No formal pleading, other than the claim and notice, shall be necessary, but if the defendant wishes to state new matter which constitutes a counterclaim or a set off, he shall file a verified answer, a copy of which shall be delivered to the plaintiff in person, and filed with the clerk of the court not later than seventy-two (72) hours prior to the hour set for the first appearance of said defendant in such action.

¶5 Fowler contends that the trial court erred in hearing and deciding the counterclaim because, although it was filed not later than 72 hours from the date of the hearing, it was not served until the day before the hearing. The question becomes whether the trial court was divested of jurisdiction to hear the counterclaim because of violation of the statutory mandate or whether the defect, late service, is waivable.

¶6 Fowler also asserts that a judgment based on a small claims action which seeks relief in an amount greater than the statute allows cannot stand. When Fowler filed his first affidavit, the amendment raising the cap was not in effect. His claim in the amount of $4,232.72 exceeded the $2,500.00 cap in effect at that time. His alias affidavit and summons

¶7 We find that the alias affidavit and summons and counterclaim, both filed after the amendment's effective date, cured any defect which Fowler may have invited by his first filing. Fowler's intent to benefit by the amendment's higher cap is shown by his filing of the alias petition and prayer for an amount exceeding the limits of the old, but not the new. The general rule is that "any number of alias summonses may be issued, and if one is properly issued, served, and returned, that summons is the one on the basis of which the court's jurisdiction depends, and a succession of alias summonses does not in effect erase the issuance, service, and return of any prior summons." Fleming v. Hall, 1981 OK 155; 638 P.2d 1115, 1116.

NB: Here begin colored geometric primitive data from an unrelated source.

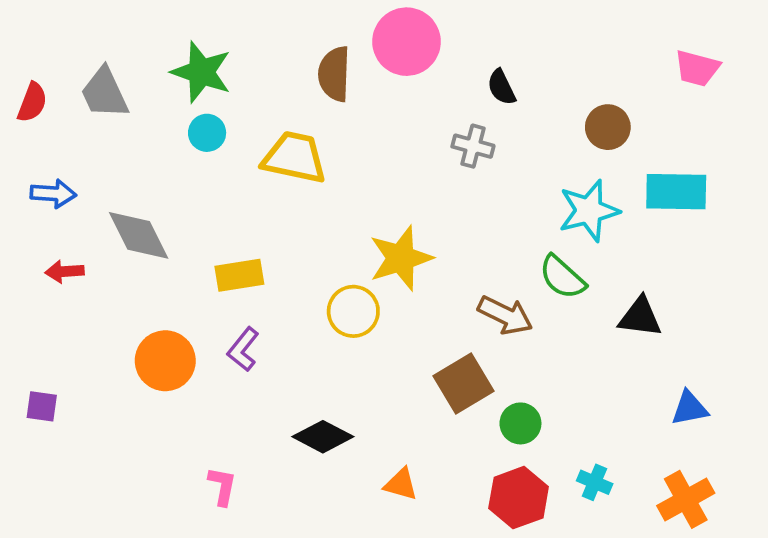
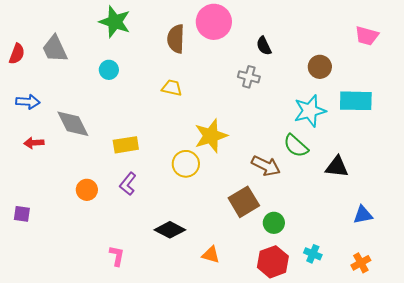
green star: (201, 72) -> (115, 22), moved
yellow trapezoid: (294, 157) -> (172, 88), moved, size x0.6
orange circle: (165, 361) -> (87, 190), size x0.7
orange cross: (686, 499) -> (361, 263), size x0.7

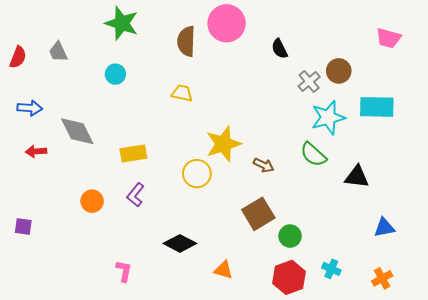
gray trapezoid: (55, 49) -> (58, 52), size x0.7
gray cross: (249, 77) -> (309, 82), moved, turned 35
brown arrow: (266, 166) -> (264, 165), moved, size x0.7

¶8 A counterclaim may mature or be acquired after the serving of a pleading. Federal Deposit Insurance Corporation v. Moss, 1991 OK 116; 831 P.2d 613, 619. For that reason, the counterclaim could properly request damages provided in the amended law without violating rules prohibiting retroactivity of substantive law. The purpose of the broad rule of counterclaims is to dispose of all claims at once. 12 O.S. 1991 §2013(B); Id. at 619.

¶9 In this matter, we view the cap on recoverable damages in the small claims division to be a restriction on the court's power to enter judgment in excess of the cap. Regardless of how much a plaintiff or counterclaimant requests in damages, the court is without power to exceed the cap. The nature of the restriction, power to enter [945 P.2d 516] judgment above the cap, must be viewed at the time the trial court is exercising the power. Because of the amendment, the court had the power to enter judgment in an amount not greater than $4,500.00.

¶10 For these reasons, we affirm the trial court's order which entered judgment on Houston's counterclaim.

¶11 Houston's request for appeal-related attorney fees is granted and this matter is remanded to the trial court to determine an appropriate attorney fee.

AFFIRMED.

HANSEN, P.J., and JOPLIN, J., concur.

FOOTNOTES

1Houston argues that time of service of the counterclaim is not relevant and that only the filing time of the counterclaim is covered by the 72 hour rule. We do not address the question because of our finding that late service is waivable.

2In Small Claims procedure, the affidavit (petition) and the summons are served together, on the same form. 12 O.S. 1991§1753.